4 Il en résulte que l’appel dirigé contre l’ordonnance ayant déclaré irrecevable la demande en annulation du licenciement du 31 août 2015 aurait dû être interjeté conformément à la procédure prévue à l’article L. 415- 11(1) du Code du travail. L’appel doit, partant, être déclaré irrecevable puisqu’il a été relevé par exploit d’huissier de justice du 12 janvier 2016 et a été porté devant « la Cour Supérieure de Justice du Grand- Duché de Luxembourg, siégeant en matière d’appels des jugements rendus par le Président du tribunal du travail ».
En instance d’appel, A.) indique, dans ses conclusions prises à la suite de la réouverture des débats, se baser sur l’article L. 415- 11(3) du Code du travail, alors que dans ses développements antérieurs en instance d’appel, l’appelante indiquait plus généralement « l’article L. 415- 11 ».

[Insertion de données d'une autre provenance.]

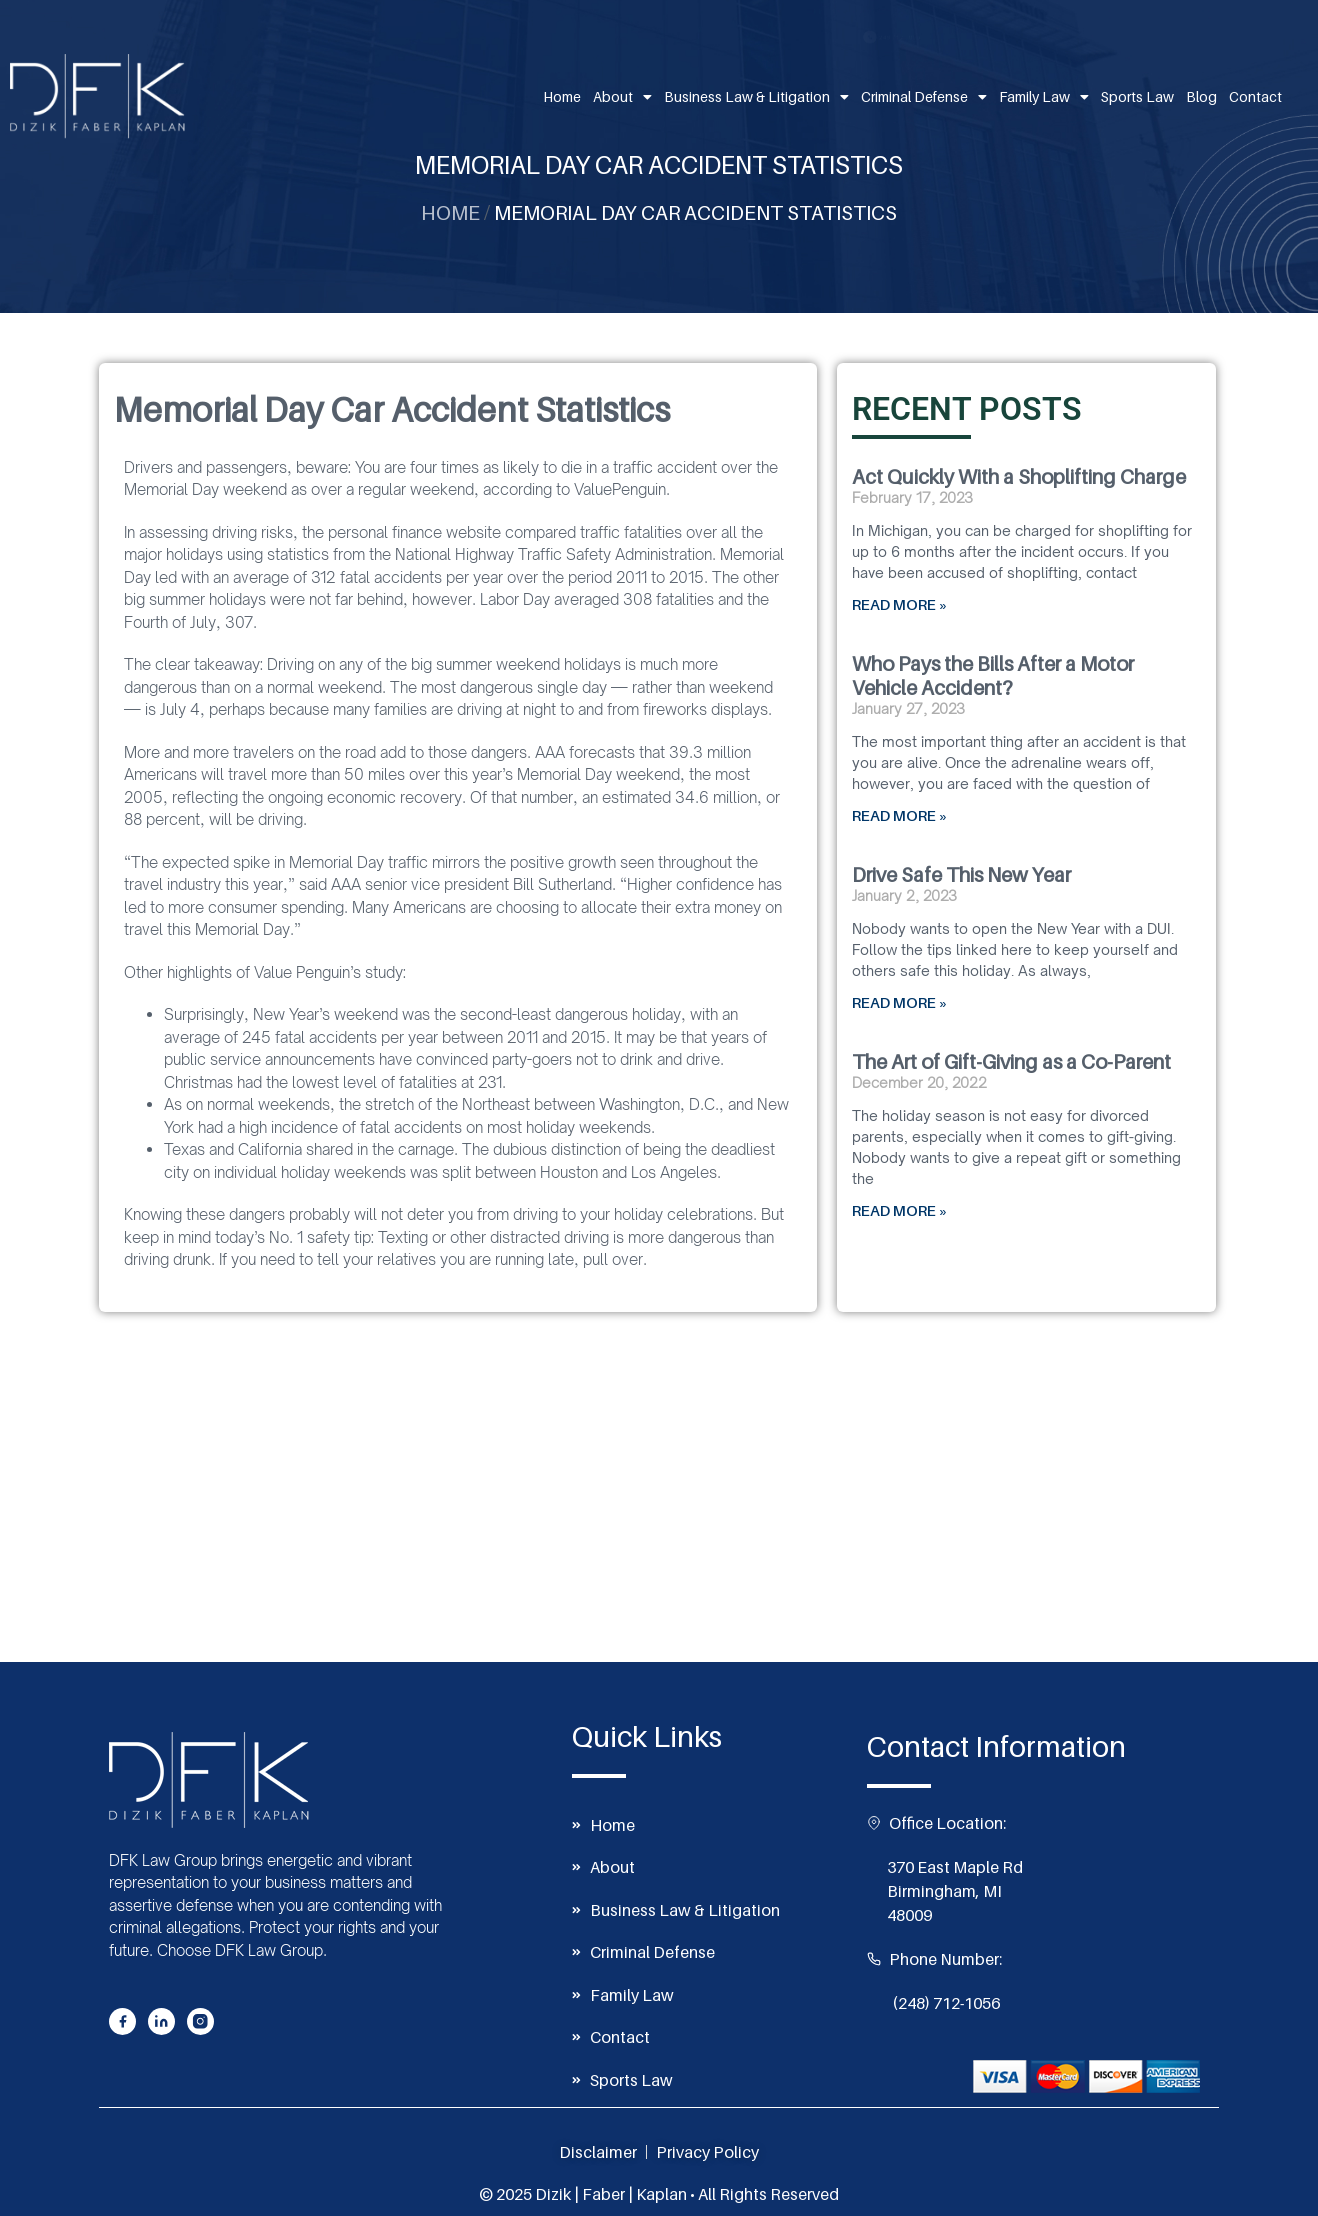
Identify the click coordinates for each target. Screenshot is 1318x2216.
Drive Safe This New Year (961, 875)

L’article L.415- 11(3) du Code du travail prévoit que l’ordonnance du président de la juridiction du travail se prononçant sur le maintien ou la suspension de la rémunération du délégué mis à pied est susceptible d’appel dans les mêmes conditions que les jugements rendus par la juridiction du travail. La procédure d’appel suivie par A.) est conforme à ces dispositions.
Cependant, il n’appartenait pas au premier juge de statuer sur le maintien du salaire, puisque la procédure prévue au paragraphe (3) de l’article L. 415- 11 du Code du travail, n’est possible qu’en cas d’une mise à pied, suivie d’une demande en résiliation du contrat de travail, ou d’un licenciement irrégulier.
Tel n’est pas le cas en l’espèce puisque A.) ne se prévaut pas de l’existence d’une mise à pied et le licenciement avec effet immédiat à la date du 31 août 2015 qu’elle invoque, et qui reste contesté, laisse d’être établi.
De même, bien que la saisine de la Cour soit régulière quant à la demande d’indemnisation pour harcèlement moral, il y a lieu de constater que le président du tribunal du travail s’est déclaré, à juste titre, incompétent pour en connaître, une telle demande devant être examinée, en première instance, par la composition collégiale du tribunal du travail.
L’appelante succombant en son appel et devant supporter l’intégralité des frais de l’instance d’appel, elle ne peut prétendre au bénéfice de l’article 240 du Nouveau code de procédure civile.
Par ailleurs, il ne paraît pas inéquitable à la Cour de laisser à la charge de la société anonyme SOC1.) les frais non compris dans les dépens.
PAR CES MOTIFS:
la Cour d’appel, huitième chambre, siégeant en matière de droit du travail, statuant contradictoirement, sur le rapport du magistrat de la mise en état,
déclare l’appel relatif à la demande en constatation de la nullité du licenciement et en réintégration irrecevable et recevable pour les autres chefs de la demande,
5 confirme l’ordonnance du 22 décembre 2015 en ce qui concerne les demandes en maintien du salaire et en indemnisation pour harcèlement moral subi,
rejette les demandes respectives des parties basées sur l’article 240 du Nouveau code de procédure civile pour l’instance d’appel;
condamne A.) aux frais et dépens de l’instance d’appel.
La lecture de cet arrêt a été faite à l’audience publique indiquée ci-dessus par Lotty PRUSSEN, président de chambre, en présence du greffi er Alain BERNARD.